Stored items
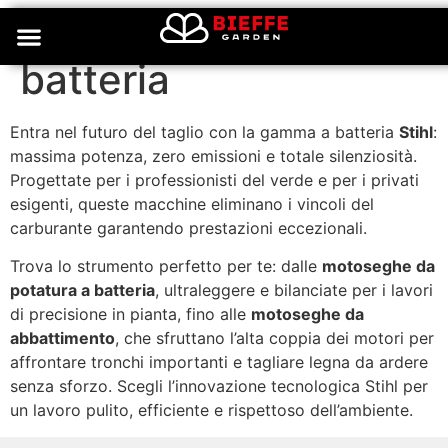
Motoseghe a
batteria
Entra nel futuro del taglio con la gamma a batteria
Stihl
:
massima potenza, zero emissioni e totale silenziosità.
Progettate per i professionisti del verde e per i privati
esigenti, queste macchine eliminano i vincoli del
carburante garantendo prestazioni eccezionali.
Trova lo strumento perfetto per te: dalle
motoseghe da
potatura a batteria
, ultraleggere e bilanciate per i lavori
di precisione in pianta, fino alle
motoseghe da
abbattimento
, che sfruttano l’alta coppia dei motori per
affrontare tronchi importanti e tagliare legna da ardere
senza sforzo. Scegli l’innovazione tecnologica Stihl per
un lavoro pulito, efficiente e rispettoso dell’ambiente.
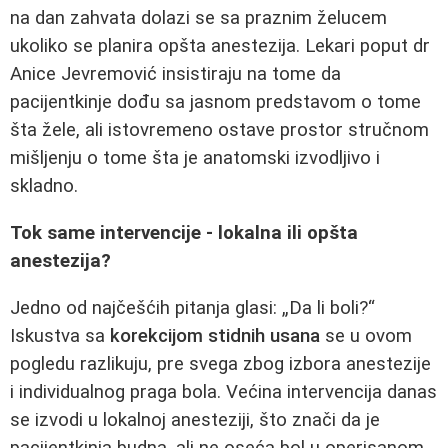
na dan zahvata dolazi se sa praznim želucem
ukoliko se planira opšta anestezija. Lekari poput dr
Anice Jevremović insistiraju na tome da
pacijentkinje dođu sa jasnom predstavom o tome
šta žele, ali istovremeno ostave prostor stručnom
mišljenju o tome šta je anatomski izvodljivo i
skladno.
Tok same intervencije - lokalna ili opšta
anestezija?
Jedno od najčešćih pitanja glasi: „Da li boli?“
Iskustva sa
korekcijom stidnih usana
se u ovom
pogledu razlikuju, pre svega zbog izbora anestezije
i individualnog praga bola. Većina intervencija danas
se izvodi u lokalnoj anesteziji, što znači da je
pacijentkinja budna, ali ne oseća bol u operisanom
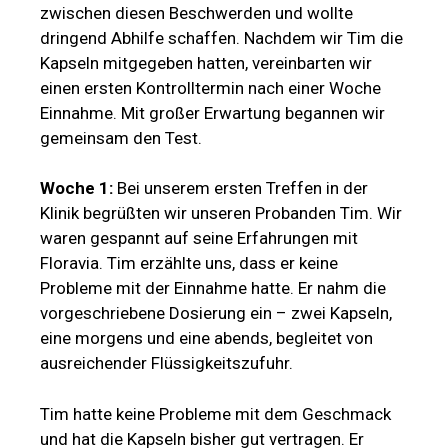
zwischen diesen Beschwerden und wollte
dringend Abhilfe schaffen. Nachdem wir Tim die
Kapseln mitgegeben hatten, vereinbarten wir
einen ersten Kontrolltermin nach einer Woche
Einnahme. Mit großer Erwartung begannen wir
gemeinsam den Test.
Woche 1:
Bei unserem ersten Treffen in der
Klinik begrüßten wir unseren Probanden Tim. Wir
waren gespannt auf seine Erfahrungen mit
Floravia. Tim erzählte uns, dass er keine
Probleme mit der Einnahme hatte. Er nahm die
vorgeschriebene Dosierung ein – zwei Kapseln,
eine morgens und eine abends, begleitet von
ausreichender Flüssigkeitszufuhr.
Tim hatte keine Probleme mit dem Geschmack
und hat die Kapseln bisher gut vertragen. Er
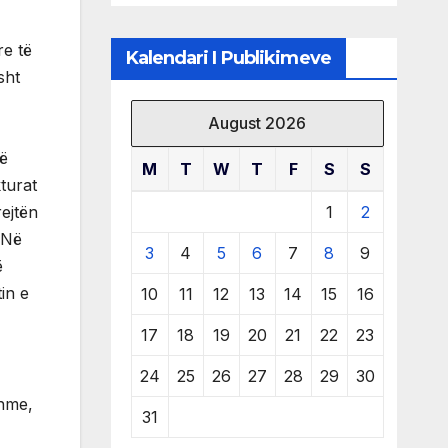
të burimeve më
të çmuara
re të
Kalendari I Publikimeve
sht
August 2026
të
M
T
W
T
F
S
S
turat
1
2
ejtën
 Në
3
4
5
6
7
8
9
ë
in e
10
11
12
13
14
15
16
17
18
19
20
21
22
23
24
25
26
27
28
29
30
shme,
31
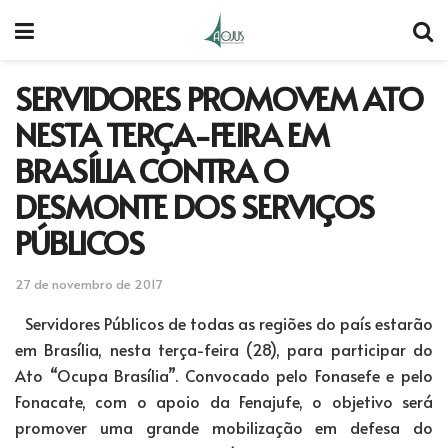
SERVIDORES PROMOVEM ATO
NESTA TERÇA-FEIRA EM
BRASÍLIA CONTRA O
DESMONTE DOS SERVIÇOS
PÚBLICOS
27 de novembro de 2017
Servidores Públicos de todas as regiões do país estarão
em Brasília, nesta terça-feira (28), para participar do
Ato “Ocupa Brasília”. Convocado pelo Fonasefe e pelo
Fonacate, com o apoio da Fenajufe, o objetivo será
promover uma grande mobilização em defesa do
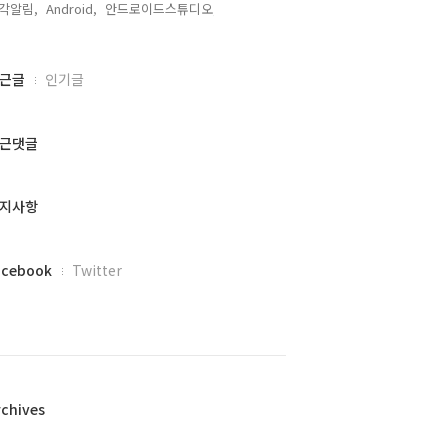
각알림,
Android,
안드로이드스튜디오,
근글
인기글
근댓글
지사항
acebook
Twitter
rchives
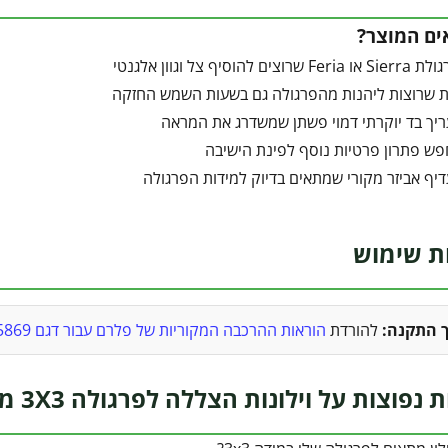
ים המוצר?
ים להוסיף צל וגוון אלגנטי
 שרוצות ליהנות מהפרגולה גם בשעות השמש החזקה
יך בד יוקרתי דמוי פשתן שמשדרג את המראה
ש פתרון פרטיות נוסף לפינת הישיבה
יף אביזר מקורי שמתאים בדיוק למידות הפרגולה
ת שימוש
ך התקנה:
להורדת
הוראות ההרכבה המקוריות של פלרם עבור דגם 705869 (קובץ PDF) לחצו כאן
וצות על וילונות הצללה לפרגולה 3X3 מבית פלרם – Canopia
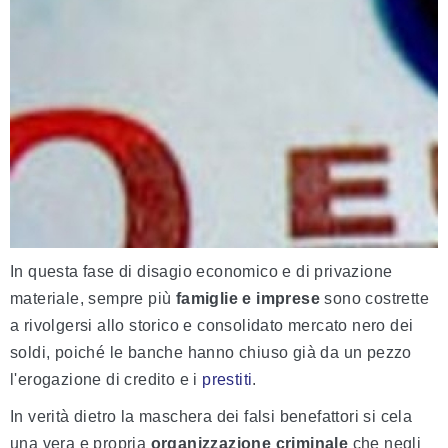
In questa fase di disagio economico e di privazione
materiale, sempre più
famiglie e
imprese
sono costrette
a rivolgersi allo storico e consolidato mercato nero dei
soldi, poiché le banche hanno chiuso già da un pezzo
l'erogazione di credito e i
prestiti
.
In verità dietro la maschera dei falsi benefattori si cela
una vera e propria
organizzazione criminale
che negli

==

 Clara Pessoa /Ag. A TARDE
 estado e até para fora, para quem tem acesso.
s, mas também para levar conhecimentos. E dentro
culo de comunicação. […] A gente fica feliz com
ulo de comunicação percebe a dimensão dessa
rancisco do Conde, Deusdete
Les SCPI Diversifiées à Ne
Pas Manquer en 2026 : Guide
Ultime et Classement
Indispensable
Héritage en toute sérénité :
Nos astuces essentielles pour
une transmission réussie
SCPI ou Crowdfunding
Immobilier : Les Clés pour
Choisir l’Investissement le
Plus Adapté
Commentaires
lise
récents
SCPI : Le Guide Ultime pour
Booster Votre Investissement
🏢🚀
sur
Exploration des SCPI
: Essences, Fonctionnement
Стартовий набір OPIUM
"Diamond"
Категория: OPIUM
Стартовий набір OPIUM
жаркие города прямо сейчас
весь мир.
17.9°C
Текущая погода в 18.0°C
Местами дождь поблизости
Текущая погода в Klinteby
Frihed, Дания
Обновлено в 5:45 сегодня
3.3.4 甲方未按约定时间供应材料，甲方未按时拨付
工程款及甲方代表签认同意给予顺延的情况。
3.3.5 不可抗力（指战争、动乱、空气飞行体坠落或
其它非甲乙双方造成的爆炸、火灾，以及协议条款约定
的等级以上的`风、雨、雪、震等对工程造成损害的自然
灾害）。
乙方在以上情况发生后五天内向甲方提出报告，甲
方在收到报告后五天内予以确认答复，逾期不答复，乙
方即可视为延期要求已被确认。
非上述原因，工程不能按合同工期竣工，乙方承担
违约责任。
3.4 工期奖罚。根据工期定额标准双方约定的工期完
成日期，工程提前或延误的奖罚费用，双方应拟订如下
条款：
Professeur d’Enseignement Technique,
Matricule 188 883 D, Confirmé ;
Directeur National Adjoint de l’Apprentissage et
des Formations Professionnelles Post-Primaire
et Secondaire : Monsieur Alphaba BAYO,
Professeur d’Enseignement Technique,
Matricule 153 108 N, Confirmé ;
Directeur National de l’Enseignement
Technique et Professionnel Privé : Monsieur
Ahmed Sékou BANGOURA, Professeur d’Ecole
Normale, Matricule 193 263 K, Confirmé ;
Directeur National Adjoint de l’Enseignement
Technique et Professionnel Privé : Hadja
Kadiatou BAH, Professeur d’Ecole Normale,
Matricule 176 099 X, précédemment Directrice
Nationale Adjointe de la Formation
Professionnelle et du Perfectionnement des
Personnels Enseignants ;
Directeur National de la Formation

...

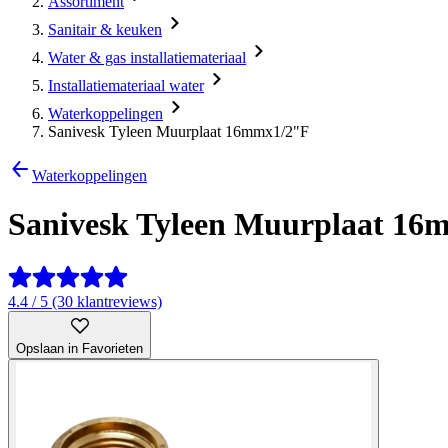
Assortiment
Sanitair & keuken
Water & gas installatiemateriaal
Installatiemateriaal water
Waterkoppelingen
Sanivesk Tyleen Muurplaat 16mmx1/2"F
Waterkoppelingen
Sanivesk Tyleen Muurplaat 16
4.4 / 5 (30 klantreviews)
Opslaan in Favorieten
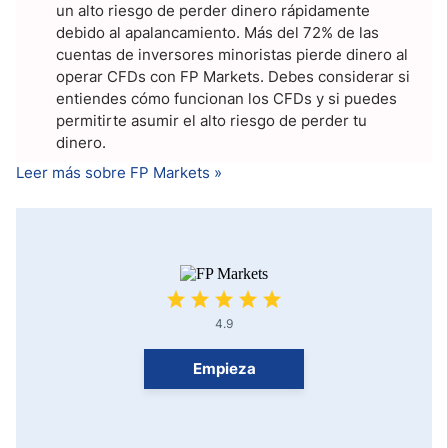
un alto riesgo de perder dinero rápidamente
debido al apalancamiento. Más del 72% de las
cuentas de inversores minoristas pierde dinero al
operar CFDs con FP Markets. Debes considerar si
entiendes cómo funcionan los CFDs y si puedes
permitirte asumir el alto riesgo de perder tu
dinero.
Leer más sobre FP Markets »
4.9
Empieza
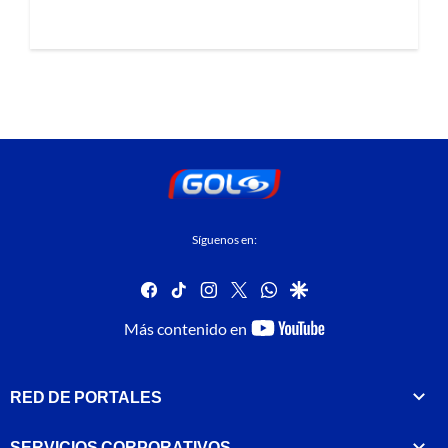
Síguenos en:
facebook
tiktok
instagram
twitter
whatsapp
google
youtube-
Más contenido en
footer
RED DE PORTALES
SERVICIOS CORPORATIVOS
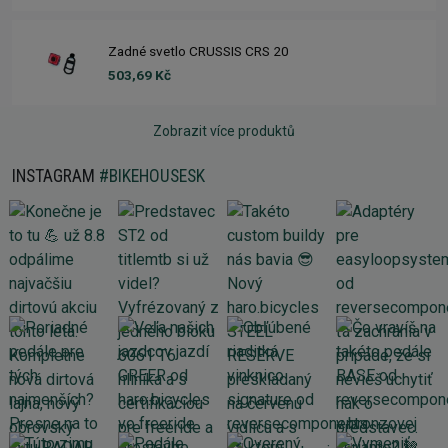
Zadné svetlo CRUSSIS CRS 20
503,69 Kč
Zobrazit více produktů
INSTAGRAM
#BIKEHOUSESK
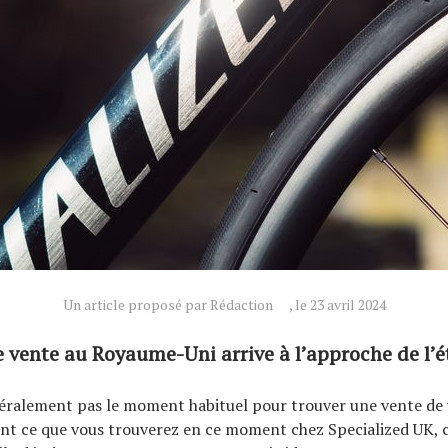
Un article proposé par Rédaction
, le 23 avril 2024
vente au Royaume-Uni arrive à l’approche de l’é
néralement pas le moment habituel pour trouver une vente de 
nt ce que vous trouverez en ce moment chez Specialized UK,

TASK GOAL
Output only an exact transcription of the lines above from the one with "Motoseghe a" up to and including the one with "potatura a batteria".

RESPONSE AREA
Motoseghe a
batteria
Entra nel futuro del taglio con la gamma a batteria
Stihl
:
massima potenza, zero emissioni e totale silenziosità.
Progettate per i professionisti del verde e per i privati
esigenti, queste macchine eliminano i vincoli del
carburante garantendo prestazioni eccezionali.
Trova lo strumento perfetto per te: dalle
motoseghe da
potatura a batteria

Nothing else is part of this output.